The film treads an uneasy but successful line between drama and farce. The recurring cries of greeting between Kosmos and Neptün are bizarre by conventional film standards. But the film manages to evoke both a magical world and the staid everyday world into which it collides. This is partly done by effective characterisation and a remarkable mise en scène. The film makes fine use of the widescreen imagery, and snow, mist and shadows contribute powerfully to this. An atmospheric soundtrack accompanies the visuals. One set of the recurring sounds on this are distant or not-so-distant explosion, as the army conduct manouvres near the border.

There are also suitably bizarre episodes to match the wayward world of Kosmos. So a Russian space capsule crashes nearby one night and provides a notable distraction in town life.

The film also manages to retain some ambiguity about Kosmos’ powers. His ‘miracles’ are not uniformly beneficial. There is a young boy who has been dumb for a year after a traumatic experience. Kosmos restores his powers of speech, but the boy is then struck down by a fatal illness. This adds to the antagonisms that develop towards Kosmos.

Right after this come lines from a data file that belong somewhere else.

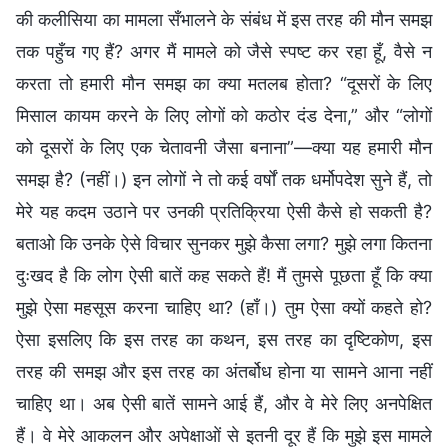
की कलीसिया का मामला सँभालने के संबंध में इस तरह की मौन समझ
तक पहुँच गए हैं? अगर मैं मामले को जैसे स्पष्ट कर रहा हूँ, वैसे न
करता तो हमारी मौन समझ का क्या मतलब होता? “दूसरों के लिए
मिसाल कायम करने के लिए लोगों को कठोर दंड देना,” और “लोगों
को दूसरों के लिए एक चेतावनी जैसा बनाना”—क्या यह हमारी मौन
समझ है? (नहीं।) इन लोगों ने तो कई वर्षों तक धर्मोपदेश सुने हैं, तो
मेरे यह कदम उठाने पर उनकी प्रतिक्रिया ऐसी कैसे हो सकती है?
बताओ कि उनके ऐसे विचार सुनकर मुझे कैसा लगा? मुझे लगा कितना
दुःखद है कि लोग ऐसी बातें कह सकते हैं! मैं तुमसे पूछता हूँ कि क्या
मुझे ऐसा महसूस करना चाहिए था? (हाँ।) तुम ऐसा क्यों कहते हो?
ऐसा इसलिए कि इस तरह का कथन, इस तरह का दृष्टिकोण, इस
तरह की समझ और इस तरह का अंतर्बोध होना या सामने आना नहीं
चाहिए था। अब ऐसी बातें सामने आई हैं, और वे मेरे लिए अनपेक्षित
हैं। वे मेरे आकलन और अपेक्षाओं से इतनी दूर हैं कि मुझे इस मामले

The background to the story and main characters are sketched in with detail and frequent eccentricity. One recurring scene shows a band of four feuding brothers, driving round with their fathers coprse and coffin whilst they struggle over his inheritance. Some of the recurring motifs are clearly symbolic, and a little over emphasised. Thus there are frequent shots of cows being led to an abattoir: and also a flock of geese waddling down a street. But most of the motifs add to the atmosphere of the film and story: the recurring thefts from the shops: the café where only men drink their tea and talk: the scenes by the river, a fast-flowing icy torrent; a mist-laden square dominated by a statue, presumably Ataturk: all help to build up the enclosed world of the town.

Definitely a film to be seen and enjoyed: though it may take a little time to adjust to the film’s oddball flavour.